Vorführung des Films „Rohtenburg“ gestoppt"Kannibale von Rohtenburg" erwirkt einstweilige Verfügung

Das Oberlan­des­gericht Frankfurt am Main hat auf eine sofortige Beschwerde des Verfü­gungs­klägers einen Beschluss der 5. Zivilkammer des Landgerichts Kassel vom 13.01.2006 aufgehoben und der Verfü­gungs­be­klagten untersagt, den Film Rohtenburg in den Verkehr zu bringen oder bringen zu lassen.

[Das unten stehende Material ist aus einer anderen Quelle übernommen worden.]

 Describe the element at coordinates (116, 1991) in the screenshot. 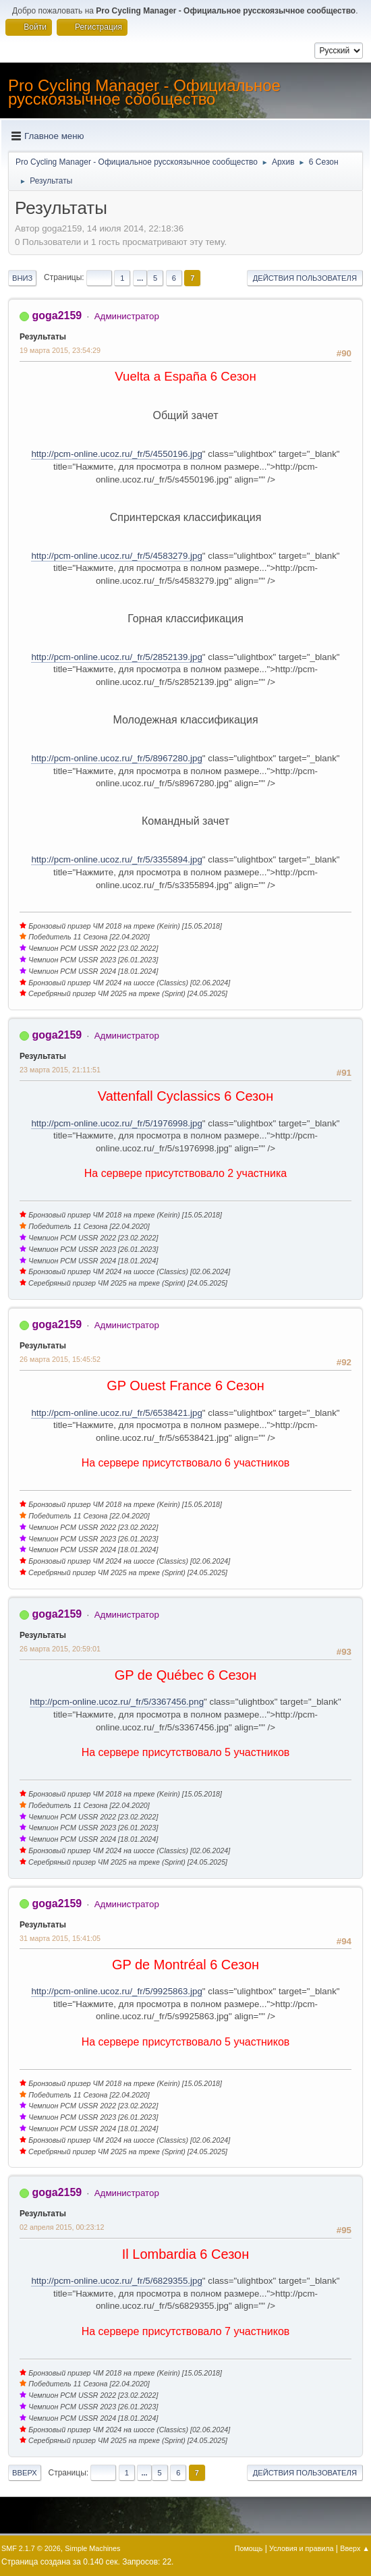 I see `http://pcm-online.ucoz.ru/_fr/5/9925863.jpg` at that location.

Der in den Medien auch als „Kannibale von Rohtenburg“ bezeichnete Verfü­gungs­kläger hat die Verfü­gungs­be­klagte, eine in Kalifornien / USA ansässige Filmpro­duk­ti­o­ns­ge­sell­schaft , im Wege der einstweiligen Verfügung mit dem Ziel in Anspruch genommen, den für den 09.03.2006 angekündigten Kinostart des Films „Rohtenburg“ zu verhindern. Er ist wegen Mordes angeklagt und befindet sich deswegen in Unter­su­chungshaft. Die Straf­ver­handlung findet derzeit vor dem Landgericht Frankfurt am Main statt. Der Verfü­gungs­kläger macht geltend, der Film schildere in einer reißerischen und ihn bloßstellenden Weise nahezu detailgetreu seine private Lebens­ge­schichte und seine Tat. Darin erblickt er einen unerlaubten Eingriff in seine Persön­lich­keits­rechte. Das Landgericht Kassel hat mit Beschluss vom 12.01.2006 den Antrag auf Erlass einer einstweiligen Verfügung zurückgewiesen und zur Begründung ausgeführt, der Verfü­gungs­kläger habe die tatsächlichen Umstände seines Vorlebens und seiner Tat nicht hinreichend glaubhaft gemacht. Gegen diese Entscheidung hat der Verfü­gungs­kläger Beschwerde eingelegt. Die Verfü­gungs­be­klagte verneint demgegenüber einen erheblichen Eingriff in das Persön­lich­keitsrecht des Verfü­gungs­klägers und beruft sich auf die Grundrechte der Kunstfreiheit und der Freiheit des Films.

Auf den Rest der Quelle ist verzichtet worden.